* _What you have to do_
Whenever a line in the data holds the string "você", pull that line out.

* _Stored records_
•••

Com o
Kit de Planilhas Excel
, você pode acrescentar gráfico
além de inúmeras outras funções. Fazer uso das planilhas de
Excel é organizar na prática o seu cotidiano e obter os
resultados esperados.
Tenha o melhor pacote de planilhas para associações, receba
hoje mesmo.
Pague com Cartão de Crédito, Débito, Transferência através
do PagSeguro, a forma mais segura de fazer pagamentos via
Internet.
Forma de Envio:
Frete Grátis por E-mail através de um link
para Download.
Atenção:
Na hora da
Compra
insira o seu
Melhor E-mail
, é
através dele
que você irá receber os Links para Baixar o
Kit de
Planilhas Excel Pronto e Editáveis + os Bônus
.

•••

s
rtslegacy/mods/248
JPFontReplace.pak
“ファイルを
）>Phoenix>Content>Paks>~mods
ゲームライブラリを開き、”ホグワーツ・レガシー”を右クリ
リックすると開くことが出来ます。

•••

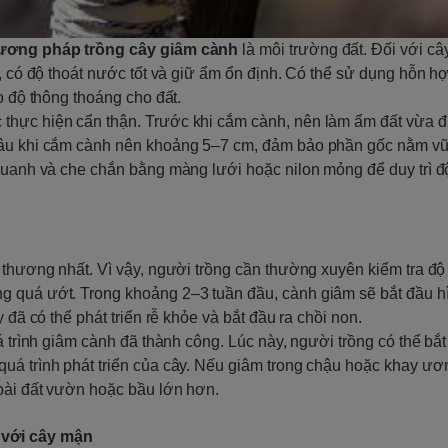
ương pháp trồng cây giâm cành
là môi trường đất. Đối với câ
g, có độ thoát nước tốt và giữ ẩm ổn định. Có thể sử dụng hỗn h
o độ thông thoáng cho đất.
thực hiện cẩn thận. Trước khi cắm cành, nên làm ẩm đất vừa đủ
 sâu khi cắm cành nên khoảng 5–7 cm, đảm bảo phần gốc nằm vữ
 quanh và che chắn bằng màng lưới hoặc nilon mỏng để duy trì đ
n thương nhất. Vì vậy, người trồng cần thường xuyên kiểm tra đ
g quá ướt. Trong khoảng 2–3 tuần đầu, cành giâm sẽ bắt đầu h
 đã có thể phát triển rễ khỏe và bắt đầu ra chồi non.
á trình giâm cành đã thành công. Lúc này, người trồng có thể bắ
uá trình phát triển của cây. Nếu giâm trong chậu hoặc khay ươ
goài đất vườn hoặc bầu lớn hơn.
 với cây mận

•••

* _Task answer_
, você pode acrescentar gráfico
que você irá receber os Links para Baixar o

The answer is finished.